6.4.3 Pressure and Virial
The pressure \(P\) is the difference between kinetic energy \(E_{kin}\) and the virial \(\Xi\):
\[\begin{equation} P = \frac{2}{V}\left(E_{kin} - \Xi\right) \end{equation}\]
Where \(V\) is the volume of the computational box and \(P\) is the scalar pressure - \(P\) can also be used for isotropic systems, in which case, \(P\) is denoted by \(\displaystyle P = \frac{trace(P)}{3}\)
\[\begin{equation} \Xi = -\frac{1}{2}\sum_{i < j}\vec{r}_{ij} \bigotimes \vec{F}_{ij} \end{equation}\]
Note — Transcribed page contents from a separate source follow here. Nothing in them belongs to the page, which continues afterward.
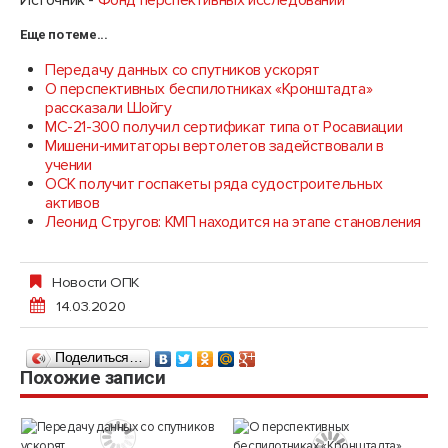
Источник -
Фонд перспективных исследований
Еще по теме...
Передачу данных со спутников ускорят
О перспективных беспилотниках «Кронштадта»
рассказали Шойгу
МС-21-300 получил сертификат типа от Росавиации
Мишени-имитаторы вертолетов задействовали в
учении
ОСК получит госпакеты ряда судостроительных
активов
Леонид Стругов: КМП находится на этапе становления
Новости ОПК
14.03.2020
Поделиться…
Похожие записи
The above equation is that for the virial tensor.
6.4.4 Temperature Coupling
Temperature coupling is utilized when one needs to determine the behavior of the system with regards to temperature (e.g., unfolding a protein). During such a system, the pressure \(P\) must be kept constant.
The Berendson coupling equation states that:
\[\begin{align} \frac{dT}{dt} &= \frac{T_0 - T}{\tau_T} & \frac{dP}{dt} = \frac{P_0 - P}{\tau_P} \end{align}\]
Temperature coupling rescales velocity while pressure coupling rescales volume. When both the temperature and the pressure are controlled, the system is called isothermal-isobaric.